Through techniques like collage, sewing, drawing, sculpture and image transfers, the four artists in the show explore methods of image making through a lens of language, addressing its potentials and limitations. Removed from pre-existing conventional codes and parameters, their works layer information and symbolism from a multitude of cultural references into their own, preserving only their nonverbal echoes. They distort, translate, archive and protect. They cut up, regroup, and short-circuit control.
Lyric Shen’s sculptures transpose digital images of personal memories onto ceramic surfaces. Through the process of hydrographic printing, the ink adapts to the clay’s irregularities of its unprimed skin-like surface, distorting the information it carries like time that undulates the memory. Similarly contorted is the cursive writing of a plasma-cut black steel stand that draws from biblical language often utilized in tattoos, another medium in Shen’s practice. In a deliberately unrefined language, rendering image and word nearly illegible, Lyric Shen challenges linguistic conventions by seeking nonverbal forms of communication that uncover its emotive essence, its cultural and industrial associations.

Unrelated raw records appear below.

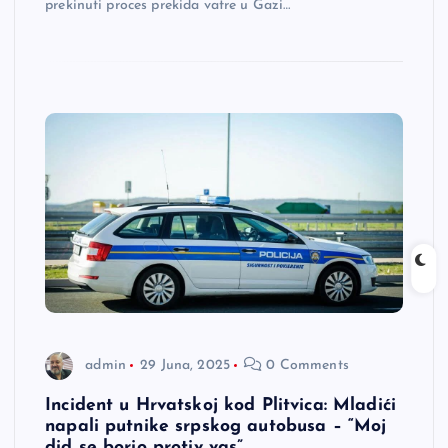
prekinuti proces prekida vatre u Gazi…
admin
29 Juna, 2025
0 Comments
Incident u Hrvatskoj kod Plitvica: Mladići
napali putnike srpskog autobusa – “Moj
did se borio protiv vas”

Justin Chance’s quilted works restructure traditional techniques of quilting by layering dyed and felted wool fibers in between sheets of cotton and transparent silk. Transposing the quilt’s traditional order of bottom - middle filler - top image, he explores new ways of image making in which the filler becomes substrate, its core turned inside out. Revealing its internal networks through the friction of fibers and dissemination of pigments, the image points to Chance’s broader interest in social structures and the geopolitical power of language. In another work, a multilayered riddle of jigsaw puzzle and word search based on a song by Bobby Womack, Justin Chance ties the viewer into a conundrum of what language can and cannot solve.
By interweaving her own symbolism into obscure nets of information, Nina Hartmann creates the framework for a coded language that equally uncovers and conceals. Glyph-like signs, marks reminiscent of maps or secret coordinates are combined with cryptic images that only hint to the depth of their narratives, found and fostered in alternative news sources. Through image transfers onto encaustic paintings on shaped panels or printed on vinyl curtains set inside of steel frames like protective shields, Hartmann’s works archive evidence of the arcane as if they are contemporary relics. Exploring notions of truth and myth-making, her own traces equal the foot prints that she follows and blur the lines between the seeker and sought.
Mike Yaniro’s drawings are rooted in an interest in the mechanics and implications of directional readability of images and information. Composed of microscopic calibration patterns, the drawings are structured like pages in a book, exploring the various modules in which books and pages are structured through the lateral flow of the line, the vertical or columnar buildup and the linear buildup organized through depth. Integrating a symbolism drawn from the optical system within these parameters, the drawings become human eye and human hand; the metaphorical self. Mirror-staged backwards, it erases itself in the process of over-identifying with its double.